Tag Archives: Screenwriting

Are you a slow writer?

That was the question my mentor asked me, early on in my career.  Since I had no yardstick to measure my pace against, I couldn’t give an answer but I presumed I was slower than other writers he’d mentored.

But now I know and the answer is it depends what I’m writing.  Short stories I can write quickly, usually because a lot of the text is already in my head and I know the ending. And that’s why it can be difficult to maintain the momentum in longer pieces of work. A story outline will keep you on track, as will knowing your characters and what they want and what they’re prepared to give up to get it. These will help you with dialogue so that you’re not left guessing what a certain character might or might not say.
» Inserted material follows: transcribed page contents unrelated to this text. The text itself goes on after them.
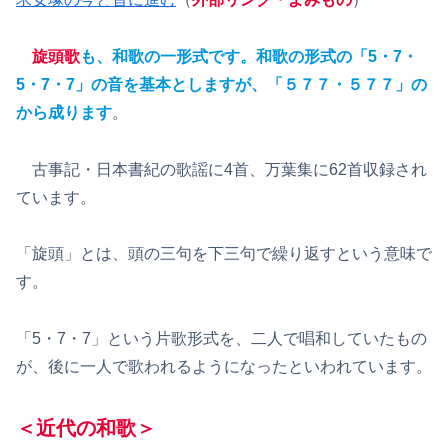
旋頭歌
も、和歌の一形式です。和歌の形式の「5・7・
5・7・7」の音を基本としますが、「５７７・５７７」の
から成ります
。
古事記・日本書紀の歌謡に4首、万葉集に62首収録され
ています。
「旋頭」とは、頭の三句を下三句で繰り返すという意味で
す。
「5・7・7」という片歌形式を、二人で唱和していたもの
が、後に一人で歌われるようになったといわれています。
＜近代の和歌＞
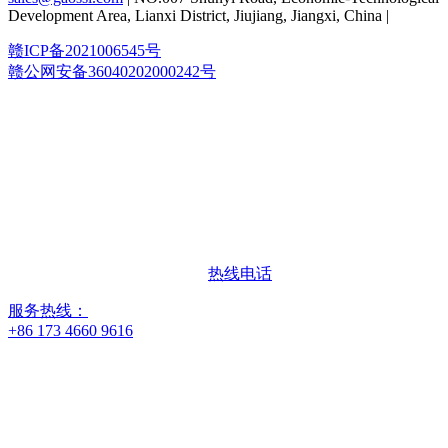
Development Area, Lianxi District, Jiujiang, Jiangxi, China |
赣ICP备2021006545号
赣公网安备36040202000242号
热线电话
服务热线：
+86 173 4660 9616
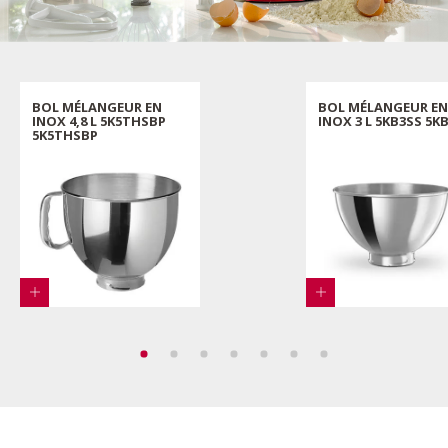
BOL MÉLANGEUR EN
BOL MÉLANGEUR EN
INOX 4,8 L 5K5THSBP
INOX 3 L 5KB3SS 5K
5K5THSBP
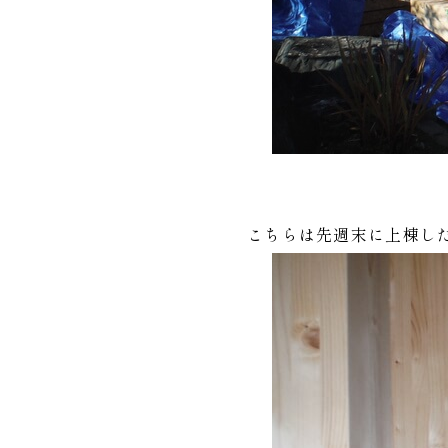
こちらは先週末に上棟し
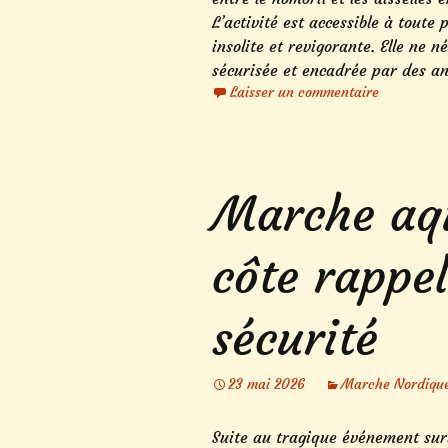
L’activité est accessible à toute
insolite et revigorante. Elle ne 
sécurisée et encadrée par des a
Laisser un commentaire
Marche aqu
côte rappel
sécurité
23 mai 2026
Marche Nordiqu
Suite au tragique événement su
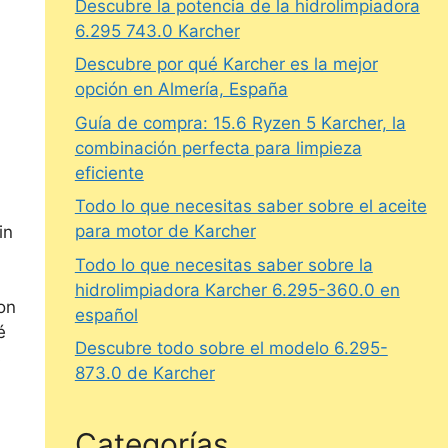
Descubre la potencia de la hidrolimpiadora
6.295 743.0 Karcher
Descubre por qué Karcher es la mejor
opción en Almería, España
Guía de compra: 15.6 Ryzen 5 Karcher, la
combinación perfecta para limpieza
eficiente
Todo lo que necesitas saber sobre el aceite
para motor de Karcher
in
Todo lo que necesitas saber sobre la
hidrolimpiadora Karcher 6.295-360.0 en
on
español
é
Descubre todo sobre el modelo 6.295-
s
873.0 de Karcher
Categorías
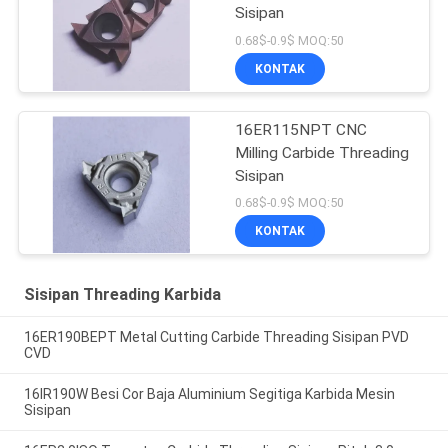
Sisipan
0.68$-0.9$ MOQ:50
KONTAK
16ER115NPT CNC
Milling Carbide Threading
Sisipan
0.68$-0.9$ MOQ:50
KONTAK
Sisipan Threading Karbida
16ER190BEPT Metal Cutting Carbide Threading Sisipan PVD
CVD
16IR190W Besi Cor Baja Aluminium Segitiga Karbida Mesin
Sisipan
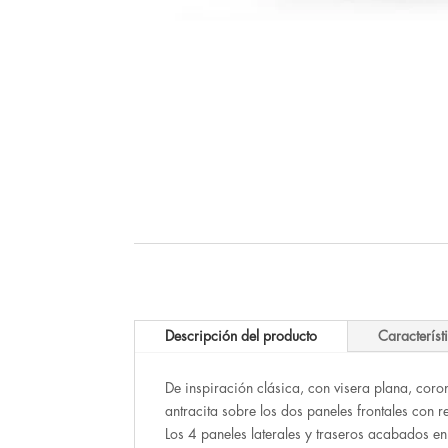
Descripción del producto
Característ
De inspiración clásica, con visera
plana
, coro
antracita sobre los dos paneles frontales con 
Los 4 paneles laterales y traseros acabados en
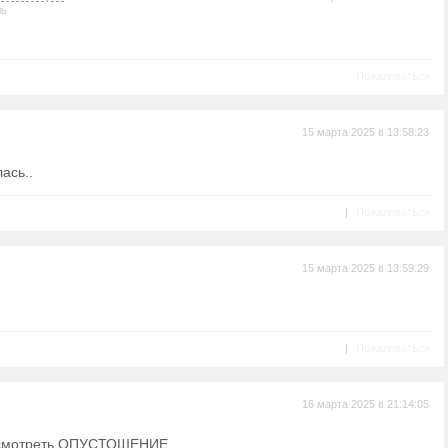
ль
Пожаловаться
15 марта 2025 в 13:58:23
ась..
|
Пожаловаться
15 марта 2025 в 13:59:29
|
Пожаловаться
16 марта 2025 в 21:14:05
 смотреть ОПУСТОШЕНИЕ.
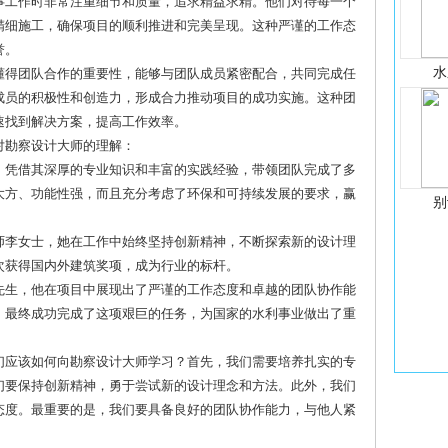
从事工作时非常注重细节和质量，追求精益求精。他们对待每一个
精细施工，确保项目的顺利推进和完美呈现。这种严谨的工作态
誉。
水
们懂得团队合作的重要性，能够与团队成员紧密配合，共同完成任
成员的积极性和创造力，形成合力推动项目的成功实施。这种团
速找到解决方案，提高工作效率。
对勘察设计大师的理解：
，凭借其深厚的专业知识和丰富的实践经验，带领团队完成了多
大方、功能性强，而且充分考虑了环保和可持续发展的要求，赢
别
师李女士，她在工作中始终坚持创新精神，不断探索新的设计理
次获得国内外建筑奖项，成为行业的标杆。
先生，他在项目中展现出了严谨的工作态度和卓越的团队协作能
，最终成功完成了这项艰巨的任务，为国家的水利事业做出了重
们应该如何向勘察设计大师学习？首先，我们需要培养扎实的专
们要保持创新精神，勇于尝试新的设计理念和方法。此外，我们
态度。最重要的是，我们要具备良好的团队协作能力，与他人紧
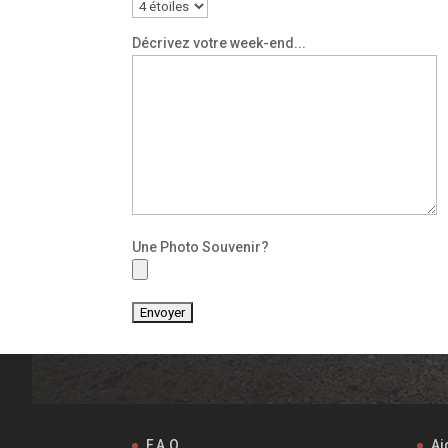
Décrivez votre week-end...
Une Photo Souvenir?
F.A.Q.
Ai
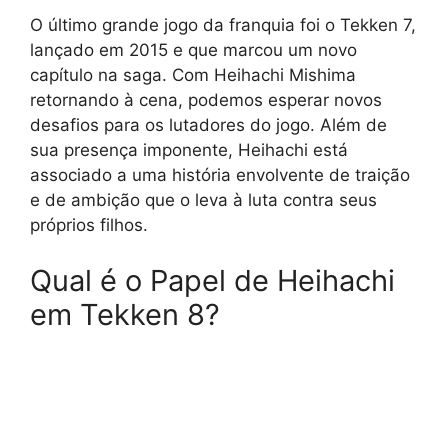
O último grande jogo da franquia foi o Tekken 7,
lançado em 2015 e que marcou um novo
capítulo na saga. Com Heihachi Mishima
retornando à cena, podemos esperar novos
desafios para os lutadores do jogo. Além de
sua presença imponente, Heihachi está
associado a uma história envolvente de traição
e de ambição que o leva à luta contra seus
próprios filhos.
Qual é o Papel de Heihachi
em Tekken 8?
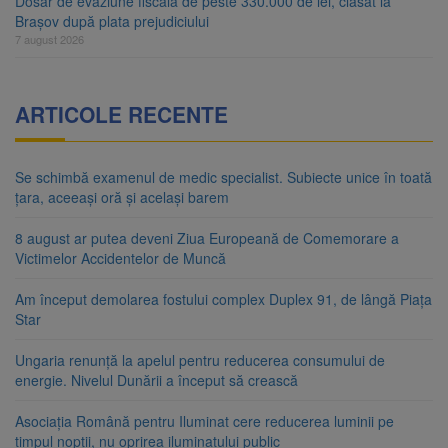
Dosar de evaziune fiscală de peste 330.000 de lei, clasat la
Brașov după plata prejudiciului
7 august 2026
ARTICOLE RECENTE
Se schimbă examenul de medic specialist. Subiecte unice în toată
țara, aceeași oră și același barem
8 august ar putea deveni Ziua Europeană de Comemorare a
Victimelor Accidentelor de Muncă
Am început demolarea fostului complex Duplex 91, de lângă Piața
Star
Ungaria renunță la apelul pentru reducerea consumului de
energie. Nivelul Dunării a început să crească
Asociația Română pentru Iluminat cere reducerea luminii pe
timpul nopții, nu oprirea iluminatului public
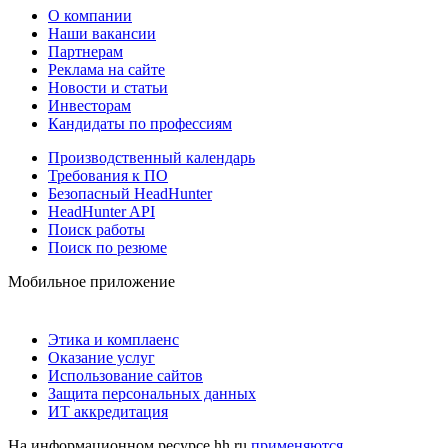
О компании
Наши вакансии
Партнерам
Реклама на сайте
Новости и статьи
Инвесторам
Кандидаты по профессиям
Производственный календарь
Требования к ПО
Безопасный HeadHunter
HeadHunter API
Поиск работы
Поиск по резюме
Мобильное приложение
Этика и комплаенс
Оказание услуг
Использование сайтов
Защита персональных данных
ИТ аккредитация
На информационном ресурсе hh.ru
применяются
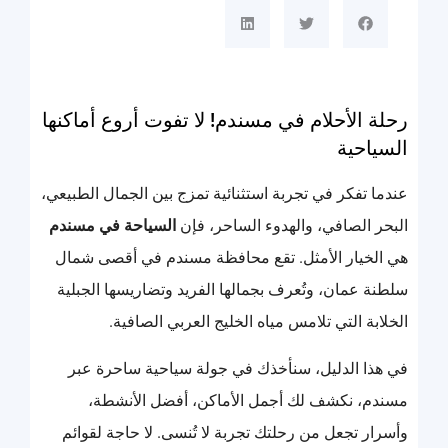
رحلة الأحلام في مسندم! لا تفوت أروع أماكنها
السياحية
عندما تفكر في تجربة استثنائية تمزج بين الجمال الطبيعي،
البحر الصافي، والهدوء الساحر، فإن
السياحة في مسندم
هي الخيار الأمثل. تقع محافظة مسندم في أقصى شمال
سلطنة عمان، وتُعرف بجمالها الفريد وتضاريسها الجبلية
الخلابة التي تلامس مياه الخليج العربي الصافية.
في هذا الدليل، سنأخذك في جولة سياحية ساحرة عبر
مسندم، نكشف لك أجمل الأماكن، أفضل الأنشطة،
وأسرار تجعل من رحلتك تجربة لا تُنسى. لا حاجة لقوائم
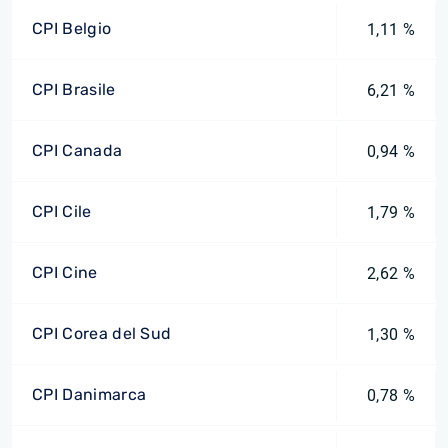
CPI Belgio
1,11 %
CPI Brasile
6,21 %
CPI Canada
0,94 %
CPI Cile
1,79 %
CPI Cine
2,62 %
CPI Corea del Sud
1,30 %
CPI Danimarca
0,78 %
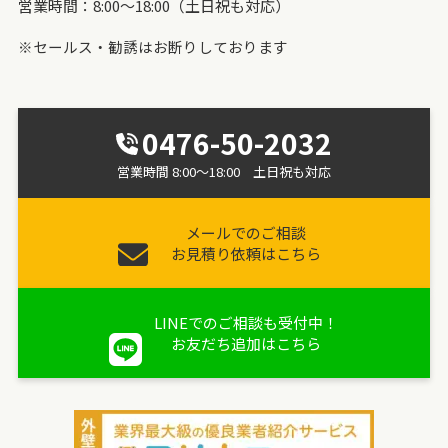
営業時間：8:00～18:00（土日祝も対応）
※セールス・勧誘はお断りしております
0476-50-2032
営業時間 8:00～18:00 土日祝も対応
メールでのご相談
お見積り依頼はこちら
LINEでのご相談も受付中！
お友だち追加はこちら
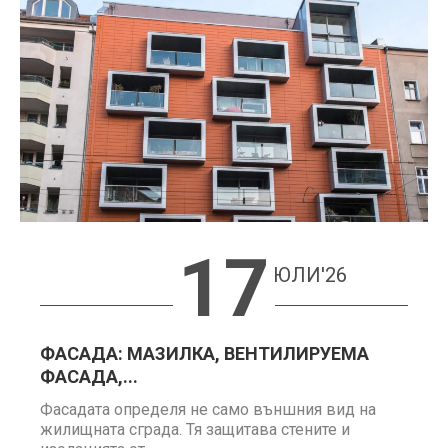
17
ЮЛИ'26
ФАСАДА: МАЗИЛКА, ВЕНТИЛИРУЕМА
ФАСАДА,...
Фасадата определя не само външния вид на
жилищната сграда. Тя защитава стените и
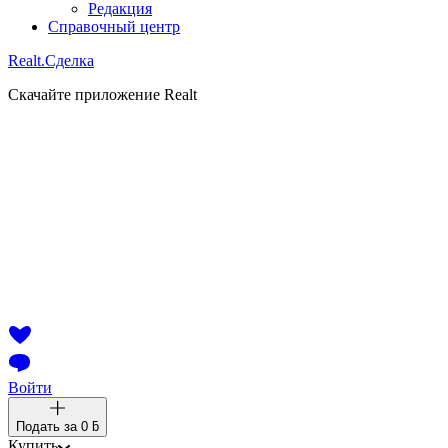
Редакция
Справочный центр
Realt.
Сделка
Скачайте приложение Realt
Войти
Подать за
0 ƃ
Купить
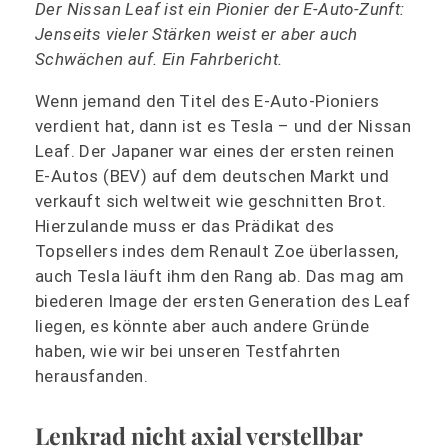
Der Nissan Leaf ist ein Pionier der E-Auto-Zunft:
Jenseits vieler Stärken weist er aber auch
Schwächen auf. Ein Fahrbericht.
Wenn jemand den Titel des E-Auto-Pioniers
verdient hat, dann ist es Tesla – und der Nissan
Leaf. Der Japaner war eines der ersten reinen
E-Autos (BEV) auf dem deutschen Markt und
verkauft sich weltweit wie geschnitten Brot.
Hierzulande muss er das Prädikat des
Topsellers indes dem Renault Zoe überlassen,
auch Tesla läuft ihm den Rang ab. Das mag am
biederen Image der ersten Generation des Leaf
liegen, es könnte aber auch andere Gründe
haben, wie wir bei unseren Testfahrten
herausfanden.
Lenkrad nicht axial verstellbar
If you do write more slowly than other writers you know, don’t be concerned.  Here are a few writers who took their time producing their first novel:

J. K. Rowling – 7 years from initial idea through developing the Harry Potter world to finding an agent and then a publisher.

John Boyne – wrote Boy in the Striped Pyjamas in 2 days but admitted to nearly 20 years of research before he started writing it.

J.R.R.Tolkien took 17 years to write Lord of the Rings, starting in 1937 and rewriting many sections before the complete works were finally published in 1954/55.

What all three authors have in common is a determination and commitment to their projects and that’s worth far more than the speed at which you complete a project.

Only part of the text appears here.